In un nuovo studio pubblicato su Nature Communications, il team della Professoressa Kajaste-Rudnitski, insieme al gruppo della Dott.ssa Angela Gritti presso l'Istituto San Raffaele Telethon per la Terapia Genica (SR-Tiget) dell'Ospedale San Raffaele di Milano, e ai ricercatori di Spark Therapeutics negli Stati Uniti, ha scoperto che i virus comunemente utilizzati nella terapia genica (chiamati vettori virali adeno-associati o AAV) possono innescare reazioni immunitarie dannose nelle cellule cerebrali umane coltivate a partire da cellule staminali, così come nei topi.
Il team di ricerca si è concentrato su come il sistema immunitario innato dell'organismo – la sua prima linea di difesa – interagisca con gli strumenti di terapia genica, in particolare nel sangue, nel cervello e nelle malattie autoimmuni.

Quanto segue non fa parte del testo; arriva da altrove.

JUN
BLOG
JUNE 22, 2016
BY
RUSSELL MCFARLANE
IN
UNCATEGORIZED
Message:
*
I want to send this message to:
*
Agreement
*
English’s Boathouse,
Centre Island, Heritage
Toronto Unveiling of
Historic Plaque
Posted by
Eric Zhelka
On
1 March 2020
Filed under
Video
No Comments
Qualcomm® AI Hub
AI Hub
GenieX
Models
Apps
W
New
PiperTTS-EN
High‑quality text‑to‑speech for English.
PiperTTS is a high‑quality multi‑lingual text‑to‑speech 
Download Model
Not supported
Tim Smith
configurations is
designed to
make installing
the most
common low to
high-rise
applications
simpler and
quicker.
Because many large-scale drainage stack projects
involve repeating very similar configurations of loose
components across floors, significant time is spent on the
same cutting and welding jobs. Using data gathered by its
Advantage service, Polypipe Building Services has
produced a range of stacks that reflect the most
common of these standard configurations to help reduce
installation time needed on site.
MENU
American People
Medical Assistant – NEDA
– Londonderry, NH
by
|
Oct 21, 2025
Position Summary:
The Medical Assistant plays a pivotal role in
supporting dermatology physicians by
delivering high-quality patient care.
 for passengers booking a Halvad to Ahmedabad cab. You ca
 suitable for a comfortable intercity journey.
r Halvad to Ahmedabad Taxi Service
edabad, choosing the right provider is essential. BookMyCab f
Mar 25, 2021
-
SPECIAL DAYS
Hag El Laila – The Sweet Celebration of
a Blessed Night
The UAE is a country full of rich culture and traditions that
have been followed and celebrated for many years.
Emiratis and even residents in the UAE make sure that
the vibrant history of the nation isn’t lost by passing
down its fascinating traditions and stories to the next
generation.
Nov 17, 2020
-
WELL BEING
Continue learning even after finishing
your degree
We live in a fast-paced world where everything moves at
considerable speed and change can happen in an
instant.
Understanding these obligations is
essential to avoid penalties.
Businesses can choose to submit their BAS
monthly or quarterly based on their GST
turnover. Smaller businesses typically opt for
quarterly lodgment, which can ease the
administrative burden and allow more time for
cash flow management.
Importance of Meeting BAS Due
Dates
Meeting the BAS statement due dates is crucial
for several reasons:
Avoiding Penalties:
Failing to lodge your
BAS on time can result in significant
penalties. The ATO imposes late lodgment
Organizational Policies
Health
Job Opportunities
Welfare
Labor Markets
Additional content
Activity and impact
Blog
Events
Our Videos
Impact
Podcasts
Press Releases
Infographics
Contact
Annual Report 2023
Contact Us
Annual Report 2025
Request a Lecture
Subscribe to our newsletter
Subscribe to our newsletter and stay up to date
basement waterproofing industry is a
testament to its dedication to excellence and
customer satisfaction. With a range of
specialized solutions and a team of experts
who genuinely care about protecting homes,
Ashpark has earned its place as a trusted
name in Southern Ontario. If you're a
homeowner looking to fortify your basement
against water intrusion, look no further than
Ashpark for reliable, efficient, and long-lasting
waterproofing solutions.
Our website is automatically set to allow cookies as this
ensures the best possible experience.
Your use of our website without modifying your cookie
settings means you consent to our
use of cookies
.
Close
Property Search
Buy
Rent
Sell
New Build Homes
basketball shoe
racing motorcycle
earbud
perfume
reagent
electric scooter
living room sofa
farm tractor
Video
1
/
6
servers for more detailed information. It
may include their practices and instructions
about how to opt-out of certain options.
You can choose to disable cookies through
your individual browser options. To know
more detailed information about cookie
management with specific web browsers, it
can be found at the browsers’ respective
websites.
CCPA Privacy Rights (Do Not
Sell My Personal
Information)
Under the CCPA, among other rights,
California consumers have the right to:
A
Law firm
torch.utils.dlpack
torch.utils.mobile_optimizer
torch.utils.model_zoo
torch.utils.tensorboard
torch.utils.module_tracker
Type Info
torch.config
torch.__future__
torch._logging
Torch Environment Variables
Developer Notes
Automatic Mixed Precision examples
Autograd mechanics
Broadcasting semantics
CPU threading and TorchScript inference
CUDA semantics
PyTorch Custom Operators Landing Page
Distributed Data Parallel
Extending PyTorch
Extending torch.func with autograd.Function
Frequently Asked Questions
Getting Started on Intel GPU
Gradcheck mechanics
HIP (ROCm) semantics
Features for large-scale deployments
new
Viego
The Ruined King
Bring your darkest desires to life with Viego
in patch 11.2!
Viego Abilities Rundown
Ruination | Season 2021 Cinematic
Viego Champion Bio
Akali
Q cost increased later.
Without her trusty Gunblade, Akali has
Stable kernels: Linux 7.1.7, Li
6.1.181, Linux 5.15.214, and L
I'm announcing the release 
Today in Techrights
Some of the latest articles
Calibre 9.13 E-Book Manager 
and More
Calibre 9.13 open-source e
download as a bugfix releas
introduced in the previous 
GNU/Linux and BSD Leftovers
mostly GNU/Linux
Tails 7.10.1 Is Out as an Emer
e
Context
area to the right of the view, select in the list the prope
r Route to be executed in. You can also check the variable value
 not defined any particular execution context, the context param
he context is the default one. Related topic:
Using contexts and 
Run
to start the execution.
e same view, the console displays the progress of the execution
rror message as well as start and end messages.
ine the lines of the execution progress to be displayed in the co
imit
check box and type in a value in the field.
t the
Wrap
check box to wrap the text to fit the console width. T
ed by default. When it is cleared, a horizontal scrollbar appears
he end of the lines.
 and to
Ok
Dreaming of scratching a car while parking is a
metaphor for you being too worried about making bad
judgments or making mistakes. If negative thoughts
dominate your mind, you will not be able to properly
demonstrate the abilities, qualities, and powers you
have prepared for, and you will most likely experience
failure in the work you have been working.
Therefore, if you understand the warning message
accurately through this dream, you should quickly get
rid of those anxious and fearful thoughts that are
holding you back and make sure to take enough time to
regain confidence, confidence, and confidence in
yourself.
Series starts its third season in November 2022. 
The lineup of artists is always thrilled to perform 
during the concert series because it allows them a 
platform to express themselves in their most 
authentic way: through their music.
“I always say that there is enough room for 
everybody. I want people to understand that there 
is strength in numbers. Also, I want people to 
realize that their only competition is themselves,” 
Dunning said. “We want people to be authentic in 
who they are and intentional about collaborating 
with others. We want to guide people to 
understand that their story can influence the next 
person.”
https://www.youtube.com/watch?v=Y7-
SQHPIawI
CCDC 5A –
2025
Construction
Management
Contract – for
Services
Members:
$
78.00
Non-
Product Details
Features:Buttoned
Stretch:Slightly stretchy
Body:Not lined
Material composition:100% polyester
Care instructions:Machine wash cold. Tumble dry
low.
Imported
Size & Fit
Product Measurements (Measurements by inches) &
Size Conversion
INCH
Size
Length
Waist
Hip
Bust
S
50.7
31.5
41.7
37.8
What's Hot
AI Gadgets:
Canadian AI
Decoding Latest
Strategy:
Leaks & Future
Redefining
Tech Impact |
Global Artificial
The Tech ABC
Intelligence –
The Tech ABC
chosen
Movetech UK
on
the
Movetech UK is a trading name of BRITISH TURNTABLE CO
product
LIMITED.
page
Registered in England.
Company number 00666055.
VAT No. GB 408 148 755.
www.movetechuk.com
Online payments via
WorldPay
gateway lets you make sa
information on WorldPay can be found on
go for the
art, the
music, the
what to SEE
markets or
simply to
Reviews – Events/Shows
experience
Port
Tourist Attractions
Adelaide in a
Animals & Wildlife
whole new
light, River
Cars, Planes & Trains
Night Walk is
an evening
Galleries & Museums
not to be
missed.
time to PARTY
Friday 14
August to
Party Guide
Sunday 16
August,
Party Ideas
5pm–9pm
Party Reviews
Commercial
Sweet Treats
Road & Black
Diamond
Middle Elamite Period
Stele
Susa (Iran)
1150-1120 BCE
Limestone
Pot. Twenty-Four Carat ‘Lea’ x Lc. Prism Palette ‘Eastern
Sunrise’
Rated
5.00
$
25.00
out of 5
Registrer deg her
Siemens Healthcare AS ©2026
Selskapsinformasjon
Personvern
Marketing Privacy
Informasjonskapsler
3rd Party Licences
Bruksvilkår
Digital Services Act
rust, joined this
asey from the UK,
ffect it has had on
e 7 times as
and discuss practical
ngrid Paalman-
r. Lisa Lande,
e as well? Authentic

Tra questi, patologie note come il morbo di Parkinson e l'Alzheimer, nonché malattie più rare come la SLA, l'atrofia muscolare spinale, l'adrenoleucodistrofia legata all'X e la malattia di Huntington. Per somministrare queste terapie, gli scienziati utilizzano virus modificati o altri strumenti per trasportare il materiale genetico nell'organismo, attraverso il flusso sanguigno o direttamente in aree specifiche. Tuttavia il sistema immunitario può riconoscere questi virus e non far funzionare la terapia oppure causare più effetti collaterali rispetto ai benefici previsti.
In particolare, i ricercatori hanno capito come funziona questa reazione immunitaria e identificato farmaci in grado di ridurre questa risposta dannosa e proteggere le cellule cerebrali nei modelli di laboratorio.
La professoressa Anna Kajaste-Rudnitski del Dipartimento di Biologia e Biotecnologie dell'Università di Pavia unitamente alla sua squadra di ricercatori ha aperto la strada allo studio di come le difese naturali dell'organismo, soprattutto nelle singole cellule, potrebbero interferire con la terapia genica. Il gruppo di ricerca in passato aveva già scoperto che le cellule possono rilevare gli strumenti virali utilizzati per la somministrazione dei geni e rispondere bloccando il trattamento o causando effetti dannosi.
Questi studi, focalizzati principalmente sul sangue e sul sistema immunitario, hanno contribuito a sviluppare nuovi modi per aggirare queste difese e rendere le terapie geniche più sicure ed efficaci. Tuttavia, fino ad ora non era chiaro come queste risposte immunitarie funzionino nel cervello.
“Questa scoperta colma un'importante lacuna nella nostra comprensione e potrebbe portare a terapie geniche più sicure per le malattie cerebrali. Nel complesso, la ricerca apre le porte a trattamenti più efficaci e sicuri migliorando potenzialmente la vita di molte persone affette da disturbi neurologici” ha affermato Kajaste-Rudnitski.